- Born: 28 January 1955
- Died: 19 March 2008 (aged 53) Plombières-lès-Dijon, France

= Chantal Sébire =

French teacher

Chantal Sébire (28 January 1955 - 19 March 2008) was a French teacher who suffered from esthesioneuroblastoma, a rare form of cancer, and fought for the right to die through euthanasia.

==Background==
Chantal lived in Plombières-lès-Dijon, near Dijon, France, and was the mother of three children. In 2000, she was diagnosed with esthesioneuroblastoma, a rare form of cancer that affects the inside lining of the nose.

Chantal refused any treatment at the time of her diagnosis, not wishing to take the risk of the surgery or medications, stating "drugs are chemicals, chemicals are poison, and I won't make matters worse by poisoning myself."

With time, the cancer burrowed through her sinuses, nasal cavities, and eye socket, leaving her face severely disfigured. She also lost her senses of sight, taste, and smell and suffered severe pain. During the course of the disease she had developed an allergy against morphine and treated the pain with aspirin.
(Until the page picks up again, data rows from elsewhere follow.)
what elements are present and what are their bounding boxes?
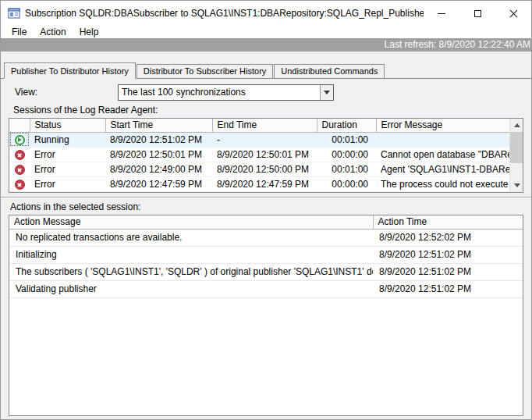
maximize-button[interactable] xyxy=(459,1,495,26)
column-header-start-time[interactable]: Start Time xyxy=(105,119,212,132)
session-start-time: 8/9/2020 12:51:02 PM xyxy=(105,132,212,147)
session-row[interactable]: Running 8/9/2020 12:51:02 PM - 00:01:00 xyxy=(9,132,511,147)
column-header-end-time[interactable]: End Time xyxy=(212,119,317,132)
chevron-up-icon xyxy=(514,123,520,127)
action-row[interactable]: Initializing 8/9/2020 12:51:02 PM xyxy=(9,246,523,263)
sessions-table: Status Start Time End Time Duration Erro… xyxy=(9,118,523,193)
window-title: Subscription SQLDR:DBASubscriber to SQLA… xyxy=(25,8,424,19)
actions-table: Action Message Action Time No replicated… xyxy=(9,215,523,416)
close-icon xyxy=(509,9,519,19)
actions-label: Actions in the selected session: xyxy=(10,201,531,212)
action-message: The subscribers ( 'SQLAG1\INST1', 'SQLDR… xyxy=(9,263,373,280)
sessions-label: Sessions of the Log Reader Agent: xyxy=(13,105,531,116)
error-icon xyxy=(15,180,25,190)
view-dropdown-value: The last 100 synchronizations xyxy=(119,85,320,100)
session-status: Running xyxy=(30,132,105,147)
session-row[interactable]: Error 8/9/2020 12:49:00 PM 8/9/2020 12:5… xyxy=(9,162,511,176)
action-time: 8/9/2020 12:51:02 PM xyxy=(373,263,523,280)
title-bar: Subscription SQLDR:DBASubscriber to SQLA… xyxy=(1,1,531,26)
session-duration: 00:00:00 xyxy=(317,176,376,191)
session-status: Error xyxy=(30,162,105,176)
session-end-time: 8/9/2020 12:50:01 PM xyxy=(212,147,317,162)
last-refresh-text: Last refresh: 8/9/2020 12:22:40 AM xyxy=(385,39,530,50)
action-time: 8/9/2020 12:51:02 PM xyxy=(373,246,523,263)
session-duration: 00:01:00 xyxy=(317,162,376,176)
tab[interactable]: Distributor To Subscriber History xyxy=(137,64,274,78)
session-error-message xyxy=(376,132,511,147)
session-row[interactable]: Error 8/9/2020 12:50:01 PM 8/9/2020 12:5… xyxy=(9,147,511,162)
action-row[interactable]: Validating publisher 8/9/2020 12:51:02 P… xyxy=(9,280,523,297)
session-row[interactable]: Error 8/9/2020 12:47:59 PM 8/9/2020 12:4… xyxy=(9,176,511,191)
column-header-action-message[interactable]: Action Message xyxy=(9,215,373,229)
dropdown-button[interactable] xyxy=(320,85,333,100)
tab[interactable]: Undistributed Commands xyxy=(274,64,385,78)
column-header-duration[interactable]: Duration xyxy=(317,119,376,132)
menu-bar: FileActionHelp xyxy=(1,26,531,38)
session-end-time: 8/9/2020 12:50:00 PM xyxy=(212,162,317,176)
view-label: View: xyxy=(15,87,37,98)
column-header-error-message[interactable]: Error Message xyxy=(376,119,511,132)
menu-item[interactable]: File xyxy=(7,26,31,38)
action-row[interactable]: No replicated transactions are available… xyxy=(9,229,523,246)
column-header-status[interactable]: Status xyxy=(30,119,105,132)
window-icon xyxy=(8,7,20,20)
last-refresh-bar: Last refresh: 8/9/2020 12:22:40 AM xyxy=(1,38,531,52)
subscription-window: Subscription SQLDR:DBASubscriber to SQLA… xyxy=(0,0,532,420)
minimize-icon xyxy=(438,13,445,14)
error-icon xyxy=(15,165,25,175)
action-message: No replicated transactions are available… xyxy=(9,229,373,246)
scrollbar-thumb[interactable] xyxy=(510,132,523,163)
section-divider xyxy=(1,197,531,198)
session-error-message: Cannot open database "DBARe... xyxy=(376,147,511,162)
session-end-time: - xyxy=(212,132,317,147)
session-start-time: 8/9/2020 12:49:00 PM xyxy=(105,162,212,176)
view-dropdown[interactable]: The last 100 synchronizations xyxy=(118,84,334,101)
action-message: Initializing xyxy=(9,246,373,263)
tab[interactable]: Publisher To Distributor History xyxy=(4,62,136,79)
tab-strip: Publisher To Distributor HistoryDistribu… xyxy=(1,62,531,79)
column-header-icon[interactable] xyxy=(9,119,30,132)
session-error-message: The process could not execute '... xyxy=(376,176,511,191)
vertical-scrollbar[interactable] xyxy=(509,119,523,192)
column-header-action-time[interactable]: Action Time xyxy=(373,215,523,229)
close-button[interactable] xyxy=(495,1,531,26)
running-icon xyxy=(15,135,25,145)
action-row[interactable]: The subscribers ( 'SQLAG1\INST1', 'SQLDR… xyxy=(9,263,523,280)
error-icon xyxy=(15,150,25,160)
view-row: View: The last 100 synchronizations xyxy=(1,84,531,101)
session-start-time: 8/9/2020 12:47:59 PM xyxy=(105,176,212,191)
session-error-message: Agent 'SQLAG1\INST1-DBARep... xyxy=(376,162,511,176)
session-start-time: 8/9/2020 12:50:01 PM xyxy=(105,147,212,162)
scroll-up-button[interactable] xyxy=(510,119,523,132)
caption-buttons xyxy=(424,1,531,26)
minimize-button[interactable] xyxy=(424,1,459,26)
action-message: Validating publisher xyxy=(9,280,373,297)
session-status: Error xyxy=(30,147,105,162)
session-end-time: 8/9/2020 12:47:59 PM xyxy=(212,176,317,191)
session-status: Error xyxy=(30,176,105,191)
action-time: 8/9/2020 12:52:02 PM xyxy=(373,229,523,246)
sessions-header-row: Status Start Time End Time Duration Erro… xyxy=(9,119,511,132)
actions-table-body: No replicated transactions are available… xyxy=(9,229,523,297)
maximize-icon xyxy=(474,10,481,17)
session-duration: 00:00:00 xyxy=(317,147,376,162)
menu-item[interactable]: Action xyxy=(35,26,70,38)
sessions-table-body: Running 8/9/2020 12:51:02 PM - 00:01:00 … xyxy=(9,132,511,191)
chevron-down-icon xyxy=(514,183,520,187)
action-time: 8/9/2020 12:51:02 PM xyxy=(373,280,523,297)
scroll-down-button[interactable] xyxy=(510,179,523,192)
chevron-down-icon xyxy=(324,91,330,94)
session-duration: 00:01:00 xyxy=(317,132,376,147)
actions-header-row: Action Message Action Time xyxy=(9,215,523,229)
menu-item[interactable]: Help xyxy=(75,26,104,38)
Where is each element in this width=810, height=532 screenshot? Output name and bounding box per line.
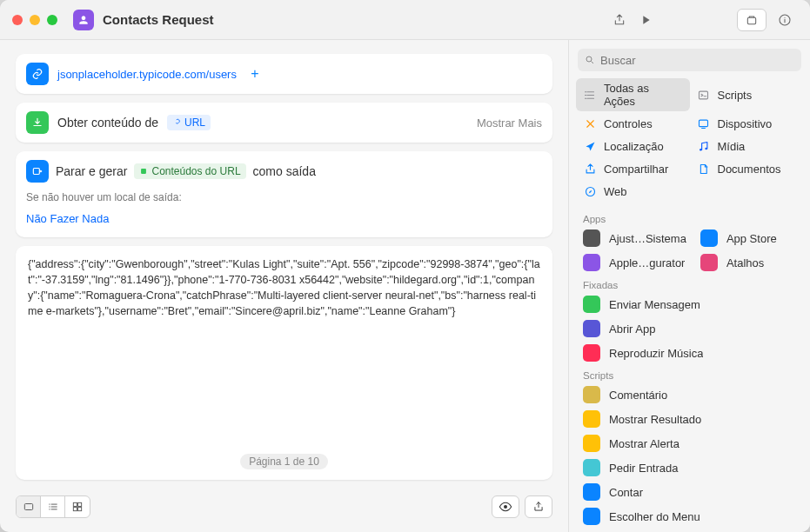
item-label: Apple…gurator <box>609 256 685 269</box>
script-item[interactable]: Pedir Entrada <box>569 456 810 480</box>
svg-point-9 <box>504 505 507 509</box>
editor-toolbar <box>16 489 552 518</box>
contents-variable-token[interactable]: Conteúdos do URL <box>134 163 245 179</box>
pinned-item[interactable]: Enviar Mensagem <box>569 292 810 316</box>
app-item[interactable]: Atalhos <box>693 250 803 275</box>
app-icon <box>583 483 600 501</box>
app-item[interactable]: App Store <box>693 226 803 250</box>
get-contents-label: Obter conteúdo de <box>57 116 158 130</box>
svg-rect-0 <box>747 17 755 23</box>
shortcut-app-icon <box>73 10 94 30</box>
app-icon <box>700 229 718 247</box>
run-button[interactable] <box>633 9 659 31</box>
app-icon <box>583 410 600 428</box>
category-documentos[interactable]: Documentos <box>690 158 804 179</box>
app-item[interactable]: Apple…gurator <box>576 250 693 275</box>
get-contents-action[interactable]: Obter conteúdo de URL Mostrar Mais <box>16 103 552 143</box>
stop-output-action[interactable]: Parar e gerar Conteúdos do URL como saíd… <box>16 151 552 237</box>
svg-rect-12 <box>700 120 708 127</box>
minimize-window-icon[interactable] <box>30 15 40 25</box>
add-url-button[interactable]: + <box>245 64 264 83</box>
svg-rect-6 <box>78 502 82 506</box>
category-dispositivo[interactable]: Dispositivo <box>690 113 804 134</box>
link-icon <box>26 63 49 85</box>
svg-point-10 <box>586 57 592 62</box>
download-icon <box>26 111 49 134</box>
url-variable-token[interactable]: URL <box>167 115 211 130</box>
category-label: Scripts <box>718 89 753 102</box>
share-button[interactable] <box>606 9 633 31</box>
search-field[interactable] <box>578 49 801 71</box>
script-item[interactable]: Mostrar Alerta <box>569 431 810 456</box>
library-button[interactable] <box>737 9 766 31</box>
item-label: App Store <box>726 232 777 245</box>
category-controles[interactable]: Controles <box>576 113 690 134</box>
view-list-icon[interactable] <box>41 496 65 517</box>
category-mídia[interactable]: Mídia <box>690 136 804 156</box>
category-localização[interactable]: Localização <box>576 136 690 156</box>
fallback-label: Se não houver um local de saída: <box>26 191 542 203</box>
view-card-icon[interactable] <box>17 496 41 517</box>
scripts-list: ComentárioMostrar ResultadoMostrar Alert… <box>569 382 810 529</box>
svg-rect-2 <box>33 169 39 175</box>
category-label: Compartilhar <box>604 163 668 176</box>
view-mode-segment[interactable] <box>16 495 90 518</box>
svg-rect-3 <box>142 169 147 174</box>
app-icon <box>583 508 600 525</box>
titlebar: Contacts Request <box>0 0 810 40</box>
svg-rect-4 <box>24 504 32 510</box>
window-controls <box>12 15 57 25</box>
category-compartilhar[interactable]: Compartilhar <box>576 158 690 179</box>
category-label: Localização <box>604 140 664 153</box>
svg-rect-8 <box>78 508 82 511</box>
url-action[interactable]: jsonplaceholder.typicode.com/users + <box>16 54 552 94</box>
share-output-button[interactable] <box>525 495 552 518</box>
apps-section-label: Apps <box>569 209 810 226</box>
url-value[interactable]: jsonplaceholder.typicode.com/users <box>57 68 237 81</box>
safari-icon <box>583 184 597 198</box>
device-icon <box>697 116 711 130</box>
app-icon <box>583 320 600 337</box>
apps-list: Ajust…SistemaApp StoreApple…guratorAtalh… <box>569 226 810 275</box>
svg-rect-7 <box>73 508 77 511</box>
app-icon <box>583 386 600 403</box>
category-grid: Todas as AçõesScriptsControlesDispositiv… <box>569 78 810 209</box>
script-item[interactable]: Mostrar Resultado <box>569 407 810 431</box>
item-label: Contar <box>609 486 643 499</box>
search-input[interactable] <box>600 54 794 67</box>
item-label: Enviar Mensagem <box>609 298 700 311</box>
category-web[interactable]: Web <box>576 181 690 202</box>
script-item[interactable]: Escolher do Menu <box>569 504 810 529</box>
x-icon <box>583 116 597 130</box>
category-todas-as-ações[interactable]: Todas as Ações <box>576 78 690 111</box>
fullscreen-window-icon[interactable] <box>47 15 57 25</box>
item-label: Mostrar Alerta <box>609 437 679 450</box>
script-item[interactable]: Contar <box>569 480 810 504</box>
scripts-section-label: Scripts <box>569 365 810 382</box>
app-item[interactable]: Ajust…Sistema <box>576 226 693 250</box>
script-item[interactable]: Comentário <box>569 382 810 407</box>
item-label: Mostrar Resultado <box>609 413 701 426</box>
app-icon <box>583 435 600 452</box>
output-json-text: {"address":{"city":"Gwenborough","street… <box>28 256 540 450</box>
pinned-item[interactable]: Abrir App <box>569 316 810 341</box>
share-icon <box>583 162 597 176</box>
pinned-item[interactable]: Reproduzir Música <box>569 341 810 365</box>
item-label: Escolher do Menu <box>609 510 700 523</box>
doc-icon <box>697 162 711 176</box>
app-icon <box>583 229 600 247</box>
output-icon <box>26 160 49 183</box>
app-icon <box>583 344 600 362</box>
fallback-value[interactable]: Não Fazer Nada <box>26 209 542 229</box>
close-window-icon[interactable] <box>12 15 23 25</box>
show-more-button[interactable]: Mostrar Mais <box>477 116 542 130</box>
category-scripts[interactable]: Scripts <box>690 78 804 111</box>
svg-rect-11 <box>700 91 708 99</box>
output-suffix: como saída <box>253 164 316 178</box>
category-label: Documentos <box>718 163 781 176</box>
search-icon <box>585 55 595 65</box>
shortcuts-window: Contacts Request jsonplaceholder.typicod… <box>0 0 810 532</box>
view-grid-icon[interactable] <box>65 496 90 517</box>
quicklook-button[interactable] <box>492 495 519 518</box>
info-button[interactable] <box>772 9 798 31</box>
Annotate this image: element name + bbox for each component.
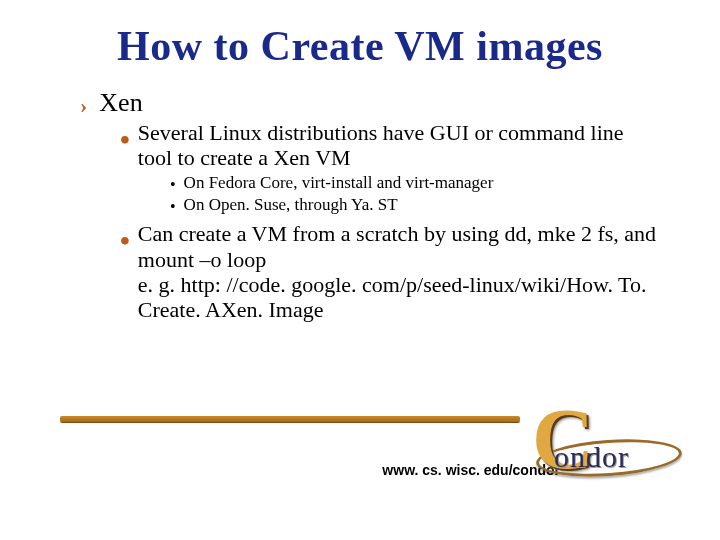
bullet-l2a-text: Several Linux distributions have GUI or … [138, 120, 660, 171]
footer-url: www. cs. wisc. edu/condor [0, 462, 560, 478]
bullet-l3b-text: On Open. Suse, through Ya. ST [184, 195, 398, 215]
divider [60, 416, 520, 422]
bullet-l1-text: Xen [99, 88, 142, 118]
bullet-level3: • On Open. Suse, through Ya. ST [170, 195, 660, 215]
bullet-level3: • On Fedora Core, virt-install and virt-… [170, 173, 660, 193]
bullet-level1: › Xen [80, 88, 660, 118]
chevron-right-icon: › [80, 95, 87, 117]
bullet-l3a-text: On Fedora Core, virt-install and virt-ma… [184, 173, 494, 193]
dot-icon: • [120, 126, 130, 154]
slide-title: How to Create VM images [0, 22, 720, 70]
bullet-l2b-text: Can create a VM from a scratch by using … [138, 221, 660, 322]
slide-body: › Xen • Several Linux distributions have… [80, 88, 660, 323]
dot-icon: • [170, 177, 176, 193]
bullet-level2: • Several Linux distributions have GUI o… [120, 120, 660, 171]
condor-logo: C ondor [526, 402, 696, 502]
logo-word: ondor [554, 440, 629, 474]
dot-icon: • [170, 199, 176, 215]
bullet-level2: • Can create a VM from a scratch by usin… [120, 221, 660, 322]
dot-icon: • [120, 227, 130, 255]
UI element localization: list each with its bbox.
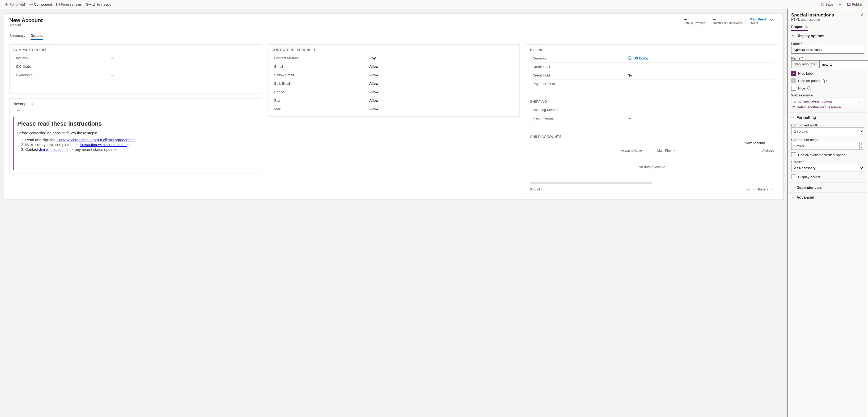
column-account-name[interactable]: Account Name↑ <box>530 149 657 153</box>
chevron-down-icon <box>791 186 795 189</box>
field-value: No <box>627 73 774 77</box>
tab-details[interactable]: Details <box>31 32 43 40</box>
grid-more-button[interactable]: ⋮ <box>768 141 774 145</box>
annual-revenue-value: --- <box>684 17 705 21</box>
field-value: Allow <box>369 82 516 86</box>
advanced-label: Advanced <box>797 195 814 199</box>
pager-first-button[interactable]: |◀ <box>746 188 749 191</box>
info-icon[interactable]: i <box>823 79 827 83</box>
owner-label: Owner <box>749 21 766 25</box>
field-fax[interactable]: FaxAllow <box>272 96 516 105</box>
publish-button[interactable]: Publish <box>845 1 865 7</box>
clients-training-link[interactable]: Interacting with clients training <box>80 142 130 147</box>
field-industry[interactable]: Industry --- <box>13 54 257 62</box>
scrolling-select[interactable]: As Necessary <box>791 164 864 172</box>
hide-label-checkbox[interactable]: ✓ Hide label <box>791 71 864 76</box>
currency-value: US Dollar <box>633 56 649 60</box>
save-label: Save <box>826 2 833 6</box>
column-address[interactable]: Address <box>715 149 774 153</box>
field-contact-method[interactable]: Contact MethodAny <box>272 54 516 62</box>
checkbox-unchecked-icon <box>791 174 796 179</box>
field-label: Mail <box>272 107 369 111</box>
field-shipping-method[interactable]: Shipping Method--- <box>530 106 774 114</box>
grid-scrollbar[interactable] <box>530 182 652 184</box>
info-icon[interactable]: i <box>807 86 811 90</box>
field-value: Any <box>369 56 516 60</box>
display-border-checkbox[interactable]: Display border <box>791 174 864 179</box>
step-down-button[interactable]: ▼ <box>860 146 864 150</box>
hide-checkbox[interactable]: Hide i <box>791 86 864 91</box>
dependencies-header[interactable]: Dependencies <box>787 183 868 192</box>
plus-icon <box>29 3 33 6</box>
tab-summary[interactable]: Summary <box>9 32 25 40</box>
field-credit-hold[interactable]: Credit HoldNo <box>530 71 774 80</box>
name-field-label: Name <box>791 56 864 60</box>
plus-icon <box>5 3 8 6</box>
web-resource-more-button[interactable]: ⋮ <box>858 99 862 103</box>
pager-next-button[interactable]: → <box>771 188 774 191</box>
billing-section: BILLING Currency $US Dollar Credit Limit… <box>526 44 778 91</box>
form-field-button[interactable]: Form field <box>3 1 27 7</box>
name-prefix: WebResource_ <box>791 60 819 68</box>
field-value: Allow <box>369 90 516 94</box>
contoso-commitment-link[interactable]: Contoso commitment to our clients agreee… <box>57 138 135 142</box>
chevron-down-icon <box>791 196 795 199</box>
field-phone[interactable]: PhoneAllow <box>272 88 516 96</box>
label-input[interactable] <box>791 46 864 54</box>
save-button[interactable]: Save <box>818 1 836 7</box>
display-options-header[interactable]: Display options <box>787 31 868 41</box>
component-height-stepper[interactable]: ▲▼ <box>791 142 864 150</box>
field-bulk-email[interactable]: Bulk EmailAllow <box>272 79 516 88</box>
chevron-up-icon <box>791 35 795 37</box>
component-width-select[interactable]: 1 column <box>791 127 864 135</box>
props-collapse-button[interactable] <box>860 12 864 16</box>
employees-value: --- <box>713 17 742 21</box>
form-settings-button[interactable]: Form settings <box>54 1 84 7</box>
owner-value[interactable]: Matt Peart <box>749 17 766 21</box>
select-another-web-resource-link[interactable]: ⇄ Select another web resource <box>791 105 864 109</box>
description-value[interactable]: --- <box>17 108 257 112</box>
formatting-header[interactable]: Formatting <box>787 113 868 122</box>
hide-label-text: Hide label <box>798 71 813 75</box>
field-value: --- <box>627 108 774 112</box>
field-payment-terms[interactable]: Payment Terms--- <box>530 80 774 88</box>
special-instructions-web-resource[interactable]: Please read these instructions Before co… <box>13 117 257 170</box>
grid-count: 0 - 0 of 0 <box>530 188 542 191</box>
company-profile-section: COMPANY PROFILE Industry --- SIC Code --… <box>9 44 261 94</box>
field-mail[interactable]: MailAllow <box>272 105 516 113</box>
field-label: Contact Method <box>272 56 369 60</box>
field-email[interactable]: EmailAllow <box>272 62 516 71</box>
field-sic-code[interactable]: SIC Code --- <box>13 62 257 71</box>
component-button[interactable]: Component <box>27 1 54 7</box>
use-all-space-checkbox[interactable]: Use all available vertical space <box>791 153 864 157</box>
grid-no-data: No data available <box>530 154 774 180</box>
header-dropdown-button[interactable] <box>768 17 774 22</box>
advanced-header[interactable]: Advanced <box>787 193 868 202</box>
field-label: Industry <box>13 56 111 60</box>
form-field-label: Form field <box>9 2 25 6</box>
jim-accounts-link[interactable]: Jim with accounts <box>39 148 68 152</box>
step-up-button[interactable]: ▲ <box>860 142 864 146</box>
new-account-button[interactable]: New Account <box>741 141 765 145</box>
column-main-phone[interactable]: Main Pho... <box>657 149 716 153</box>
checkbox-checked-icon: ✓ <box>791 71 796 76</box>
name-input[interactable] <box>819 60 868 68</box>
component-height-label: Component height <box>791 138 864 142</box>
pager-prev-button[interactable]: ← <box>752 188 755 191</box>
description-title: Description <box>13 102 257 106</box>
field-follow-email[interactable]: Follow EmailAllow <box>272 71 516 79</box>
component-width-label: Component width <box>791 123 864 127</box>
field-currency[interactable]: Currency $US Dollar <box>530 54 774 63</box>
contact-prefs-title: CONTACT PREFERENCES <box>272 48 516 52</box>
save-dropdown-button[interactable] <box>837 2 843 7</box>
properties-tab[interactable]: Properties <box>791 23 808 31</box>
field-credit-limit[interactable]: Credit Limit--- <box>530 63 774 71</box>
hide-on-phone-checkbox[interactable]: ✓ Hide on phone i <box>791 78 864 83</box>
switch-classic-button[interactable]: Switch to classic <box>84 1 114 7</box>
shipping-section: SHIPPING Shipping Method--- Freight Term… <box>526 96 778 126</box>
component-height-input[interactable] <box>791 142 859 150</box>
field-freight-terms[interactable]: Freight Terms--- <box>530 114 774 123</box>
web-resource-lookup[interactable]: crfb6_special-instructions ⋮ <box>791 97 864 105</box>
field-label: Currency <box>530 56 627 60</box>
field-ownership[interactable]: Ownership --- <box>13 71 257 79</box>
Chantal first gained recognition in February 2008, after a TV interview, when she made a public appeal to the French president, Nicolas Sarkozy, to allow her to die through euthanasia, stating that "One would not allow an animal to go through what I have endured." On 17 March 2008, she lost her case in a French court, with the magistrate noting that while French law does allow for the removal of life-support equipment for terminally ill patients, it does not allow a doctor to take action to end a patient's life. After the decision, Chantal said "I now know how to get my hands on what I need, and if I don't get it in France, I will get it elsewhere".

Two days later, on 19 March 2008, she was found dead in her home. An autopsy conducted on 21 March 2008 concluded that she did not die of natural causes. Subsequent blood tests revealed a toxic concentration of the drug pentobarbital, a barbiturate that is not available in French pharmacies but is used elsewhere in the world for the purpose of physician assisted suicide.

Chantal's death revived the debate over euthanasia in France and elsewhere around the world.

Several samples stored in the hospital of Dijon went missing. The prosecution closed the case in March 2009, as the source of the barbiturate used for the suicide could not be determined.